I hope this makes sense. 


Doug


----------



## Hal P Anderson (Oct 20, 2012)

Doug,

It makes sense, but it is incorrect thinking. "Clear history" merely clears the entries in the History panel, it doesn't actually undo the steps. Try hitting the Reset button in the bottom right.

Hal


----------



## Randy McKown (Oct 20, 2012)

When you switch to another image and then switch back again .. your last Lightroom action for Ctrl+Z is going to be "Undo Selection" (the act of switching images not the last edit performed on the current image selected). However, you should still be able to manually click backwards on the history actions in the History Panel for the current selected image. I'm not aware of any settings that will change this so it should be working as far as I can tell. I've never heard of anything that would allow Lightroom to auto clear the History upon navigating away from the image .. if it exists it would be one of the dumbest features ever LOL. If this is happening I would guess it to be a program error more than anything .. never seen this happen. 

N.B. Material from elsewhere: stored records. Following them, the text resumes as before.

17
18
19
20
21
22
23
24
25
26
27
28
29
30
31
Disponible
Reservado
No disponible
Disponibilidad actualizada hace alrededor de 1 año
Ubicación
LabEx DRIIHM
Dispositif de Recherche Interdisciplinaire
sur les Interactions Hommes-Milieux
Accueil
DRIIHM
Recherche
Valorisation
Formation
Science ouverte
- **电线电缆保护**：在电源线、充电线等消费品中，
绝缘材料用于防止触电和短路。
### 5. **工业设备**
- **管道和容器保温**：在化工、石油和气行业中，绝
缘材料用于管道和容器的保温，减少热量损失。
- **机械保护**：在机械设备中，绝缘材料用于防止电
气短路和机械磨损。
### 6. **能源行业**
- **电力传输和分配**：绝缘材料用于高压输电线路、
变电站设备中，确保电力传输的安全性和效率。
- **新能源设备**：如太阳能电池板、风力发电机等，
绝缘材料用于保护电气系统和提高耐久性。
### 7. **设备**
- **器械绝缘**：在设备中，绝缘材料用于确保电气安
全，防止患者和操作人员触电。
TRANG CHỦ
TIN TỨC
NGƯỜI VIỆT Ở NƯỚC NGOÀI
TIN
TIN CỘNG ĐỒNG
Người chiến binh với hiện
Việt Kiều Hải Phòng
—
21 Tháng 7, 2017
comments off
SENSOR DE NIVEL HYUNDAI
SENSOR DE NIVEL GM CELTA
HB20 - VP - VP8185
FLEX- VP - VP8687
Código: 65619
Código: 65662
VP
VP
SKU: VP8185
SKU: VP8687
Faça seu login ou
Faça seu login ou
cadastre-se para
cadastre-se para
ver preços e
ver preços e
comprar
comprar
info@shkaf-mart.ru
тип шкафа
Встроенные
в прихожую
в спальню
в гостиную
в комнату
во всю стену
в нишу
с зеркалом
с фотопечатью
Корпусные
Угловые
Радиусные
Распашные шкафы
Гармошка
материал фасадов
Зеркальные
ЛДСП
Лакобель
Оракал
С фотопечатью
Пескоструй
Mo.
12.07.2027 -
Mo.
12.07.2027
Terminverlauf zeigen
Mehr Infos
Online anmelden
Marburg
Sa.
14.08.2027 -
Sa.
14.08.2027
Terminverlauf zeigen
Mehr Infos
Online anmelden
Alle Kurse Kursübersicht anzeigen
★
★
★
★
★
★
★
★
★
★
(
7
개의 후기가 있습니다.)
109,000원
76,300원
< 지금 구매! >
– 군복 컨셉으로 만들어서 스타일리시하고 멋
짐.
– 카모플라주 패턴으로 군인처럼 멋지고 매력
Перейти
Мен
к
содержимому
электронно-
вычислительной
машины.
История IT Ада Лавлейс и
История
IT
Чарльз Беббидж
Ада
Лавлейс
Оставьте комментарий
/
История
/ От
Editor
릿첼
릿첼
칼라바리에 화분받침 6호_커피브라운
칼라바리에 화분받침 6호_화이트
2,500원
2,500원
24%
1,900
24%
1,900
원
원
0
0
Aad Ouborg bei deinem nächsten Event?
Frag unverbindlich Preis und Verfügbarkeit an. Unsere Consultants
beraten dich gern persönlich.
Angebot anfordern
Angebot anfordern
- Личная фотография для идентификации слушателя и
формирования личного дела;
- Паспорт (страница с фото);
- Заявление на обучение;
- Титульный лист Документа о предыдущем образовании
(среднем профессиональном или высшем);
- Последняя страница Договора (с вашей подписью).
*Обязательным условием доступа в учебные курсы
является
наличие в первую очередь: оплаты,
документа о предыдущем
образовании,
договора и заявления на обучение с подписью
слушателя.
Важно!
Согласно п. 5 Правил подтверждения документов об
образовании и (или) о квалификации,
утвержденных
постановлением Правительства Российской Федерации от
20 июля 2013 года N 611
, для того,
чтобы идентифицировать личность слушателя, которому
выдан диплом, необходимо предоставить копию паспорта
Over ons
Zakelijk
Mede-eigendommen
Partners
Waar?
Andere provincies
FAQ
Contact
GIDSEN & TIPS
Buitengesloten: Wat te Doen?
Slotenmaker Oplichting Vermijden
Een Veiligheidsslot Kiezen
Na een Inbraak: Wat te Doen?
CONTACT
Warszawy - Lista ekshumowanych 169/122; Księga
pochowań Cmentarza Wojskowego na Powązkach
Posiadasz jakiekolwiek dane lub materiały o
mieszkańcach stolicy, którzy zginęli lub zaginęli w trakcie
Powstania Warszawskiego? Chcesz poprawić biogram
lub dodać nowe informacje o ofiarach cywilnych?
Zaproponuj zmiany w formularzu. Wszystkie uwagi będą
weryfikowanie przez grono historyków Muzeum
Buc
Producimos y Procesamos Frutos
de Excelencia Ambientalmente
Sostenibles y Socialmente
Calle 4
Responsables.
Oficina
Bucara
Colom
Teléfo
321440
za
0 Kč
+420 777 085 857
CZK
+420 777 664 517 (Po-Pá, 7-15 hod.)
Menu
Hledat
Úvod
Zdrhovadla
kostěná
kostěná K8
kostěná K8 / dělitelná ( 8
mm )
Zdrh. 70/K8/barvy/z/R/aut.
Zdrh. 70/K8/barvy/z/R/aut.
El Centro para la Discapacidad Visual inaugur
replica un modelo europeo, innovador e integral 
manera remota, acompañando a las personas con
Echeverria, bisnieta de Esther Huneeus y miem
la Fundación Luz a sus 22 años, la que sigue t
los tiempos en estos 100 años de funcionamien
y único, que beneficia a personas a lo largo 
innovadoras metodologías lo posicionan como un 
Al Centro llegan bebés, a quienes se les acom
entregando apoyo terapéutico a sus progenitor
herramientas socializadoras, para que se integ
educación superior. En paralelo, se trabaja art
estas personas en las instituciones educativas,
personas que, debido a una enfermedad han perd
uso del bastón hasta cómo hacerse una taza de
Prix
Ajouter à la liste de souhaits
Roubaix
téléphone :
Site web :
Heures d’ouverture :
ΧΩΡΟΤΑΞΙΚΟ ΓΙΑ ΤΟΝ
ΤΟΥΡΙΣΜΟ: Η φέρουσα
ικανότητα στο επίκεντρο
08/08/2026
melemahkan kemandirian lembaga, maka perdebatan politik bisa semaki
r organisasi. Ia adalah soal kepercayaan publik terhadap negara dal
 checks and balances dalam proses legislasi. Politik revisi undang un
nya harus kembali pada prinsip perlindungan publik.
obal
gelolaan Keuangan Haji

Now when you click Clear All .. that is actually clearing out the History .. not the actual steps performed in your History .. LOL I know it makes no sense. So if you clear the history what it does is prevents you from backing up through the history and whatever last edit was done is what you're stuck with. However, you can still revert back to the original image by clicking on the Reset Button .. directly across the screen on the bottom of your develop settings panel.


----------



## johngalt (Oct 21, 2012)

Victoria, Hal and Randy,

Thank you. I guess I got so used to seeing the steps in they history display get
deleted when I CRTL Z that I thought clearing them would natural... well clear
them.

The reset button did exactly what I wanted.

Again thank you all for your assistance.


Doug


----------